Need for MOAR Speed | EVE Online

Need for MOAR Speed

2010-08-13 - CCP Zulu

Pilots of New Eden,

We have a series of blogs coming out to give a better insight into the technical side of CCP and progress in our long battle on lag. We know this issue is important to you, and there's plenty of room for further explanation, so we hope you tune in here in the coming weeks and months to follow our efforts.

We call this the long battle on lag because there's not a single issue that creates lag or removes it. It's a constant, slow battle that has many possible warriors standing against us on the opposing side.  You may also remember some of our more focused initatives, like Need For Speed which we started 2006. It has been a priority within CCP since then as we've taken a holistic approach to EVE's growing population and the emergent behavior of its pilots. In EVE's long history, we've made continual progress towards the promised land of minimal lag, sometimes in incremental steps and sometimes punctuated by large leaps such as StacklessIO and EVE64.

Shortly after Dominion, as we've all noticed, things began reverting.  This has been a problem, as we know how powerful and unique an experience a 1000+ player fleet fight can truly be. While this is all relative, as we're dealing with an exceptional gaming situation where the universe is large and un-sharded and allows for freedom of movement in the gamespace that is rarely seen elsewhere, CCP's goal is to return you to those epic space battles and then well beyond.

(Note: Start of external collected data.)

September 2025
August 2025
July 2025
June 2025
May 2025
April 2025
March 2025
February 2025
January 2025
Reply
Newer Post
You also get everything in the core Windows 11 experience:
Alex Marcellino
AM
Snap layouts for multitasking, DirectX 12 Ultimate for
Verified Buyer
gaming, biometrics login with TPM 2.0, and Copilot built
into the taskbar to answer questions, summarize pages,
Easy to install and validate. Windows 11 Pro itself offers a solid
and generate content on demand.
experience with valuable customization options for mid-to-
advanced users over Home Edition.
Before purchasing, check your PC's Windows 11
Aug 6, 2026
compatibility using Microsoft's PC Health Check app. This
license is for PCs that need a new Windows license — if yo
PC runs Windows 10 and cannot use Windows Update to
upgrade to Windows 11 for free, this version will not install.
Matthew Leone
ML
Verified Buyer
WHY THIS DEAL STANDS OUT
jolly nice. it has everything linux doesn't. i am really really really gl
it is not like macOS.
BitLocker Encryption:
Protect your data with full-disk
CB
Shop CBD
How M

In the past we've tried to give the right mix of information for the general EVE audience, which has led us a bit away from uber-technical blogs. However, the more technical blogs we have put out have been well-received and since we're talking lag, the blogs following this will follow suit.

In the coming series...

Topic: Singularity Mass Testing Report, CCP Tanis

This is a report from some of the findings of the lass mass testing on Singularity and includes some of the work and investigations being done as a result. These kinds of scenarios can seldom be created on Tranquility with the amount of logging, probing and debugging in place, so this should show why each test is of great importance to us and why the brave, patient players joining us on Sisi are integral to help us tackle lag.

Topic: The Long Lag and MMO Scaling, CCP Warlock

This blog is about distributed applications (of which EVE is one of the more complex) designing them and how CCP scales them to give you not only the best possible performance across the cluster as a whole, but also for specific activities like fleet fights.  This comes from Warlock's presentation at Para 2010, which was presented to the CSM 5 during a break in deliberations and requested in this EVE-O post. This should give another angle of understanding of the behind-the-scenes efforts we've been taking.

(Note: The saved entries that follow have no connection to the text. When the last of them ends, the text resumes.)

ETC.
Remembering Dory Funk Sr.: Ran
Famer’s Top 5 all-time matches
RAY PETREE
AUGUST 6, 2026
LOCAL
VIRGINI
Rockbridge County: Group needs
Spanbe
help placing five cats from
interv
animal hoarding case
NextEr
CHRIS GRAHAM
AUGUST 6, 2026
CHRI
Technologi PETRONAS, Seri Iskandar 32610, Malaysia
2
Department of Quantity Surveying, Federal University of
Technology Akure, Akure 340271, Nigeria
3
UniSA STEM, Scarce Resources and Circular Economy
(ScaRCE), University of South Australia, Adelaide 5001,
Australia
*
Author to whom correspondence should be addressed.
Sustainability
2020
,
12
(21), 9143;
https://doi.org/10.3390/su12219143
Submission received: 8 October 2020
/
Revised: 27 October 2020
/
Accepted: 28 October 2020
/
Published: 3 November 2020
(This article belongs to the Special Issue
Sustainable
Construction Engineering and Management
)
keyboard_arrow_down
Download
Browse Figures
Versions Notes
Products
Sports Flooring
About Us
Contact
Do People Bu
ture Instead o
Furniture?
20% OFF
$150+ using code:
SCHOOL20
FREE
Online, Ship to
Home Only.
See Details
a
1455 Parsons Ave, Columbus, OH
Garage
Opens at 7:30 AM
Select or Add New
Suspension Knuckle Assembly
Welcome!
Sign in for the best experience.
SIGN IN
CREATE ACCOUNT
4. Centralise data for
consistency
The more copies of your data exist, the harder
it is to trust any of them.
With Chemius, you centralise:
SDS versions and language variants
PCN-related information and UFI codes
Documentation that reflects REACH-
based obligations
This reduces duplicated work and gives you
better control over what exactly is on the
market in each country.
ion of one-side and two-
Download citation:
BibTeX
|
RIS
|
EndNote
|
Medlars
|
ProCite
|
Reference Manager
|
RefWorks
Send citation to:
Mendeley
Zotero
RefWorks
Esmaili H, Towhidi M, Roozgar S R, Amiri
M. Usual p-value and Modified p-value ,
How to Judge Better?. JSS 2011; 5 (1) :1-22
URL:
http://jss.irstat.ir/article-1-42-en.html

Topic: "Thin Clients" and Automated Testing from CCP Atropos

This is an explanation of an effort to rework the guts of the EVE client to slim it down as much as possible so we can undertake controlled, large scale tests in a more automated way. This new testing tool will benefit both quality and scalability moving forwards and can help us simulate fleet-fights "on demand".  We aren't to the point where we can imitate player behavior though, so this goes alongside mass-testing as one of our investigative tools.

Topic: Carbon, CCP's Core Technology , CCP Unifex

CCP has a Core Technology Group which creates and maintains all of the core functionality of what runs EVE and will run our future games. These are groups of superspecialists which helped to produce things like StacklessIO and the Trinity2 graphics engine. This blog will help clarify the overall approach we take to making games and more parts of CCP's organizational structure which contribute directly to the development of EVE Online than just the dedicated EVE Dev Team.

In conclusion, we've been a bit too heads-down on this anti-lag effort and realize the importance of our progress within the EVE player base. You can expect us to update you more frequently on our anti-lag efforts as well as the work of teams developing our core technology. We thank you for your patience, which has been quite long lasting, and hope you realize we will be throwing every last thing we've got at the terrible, multi-ship fleet known as lag.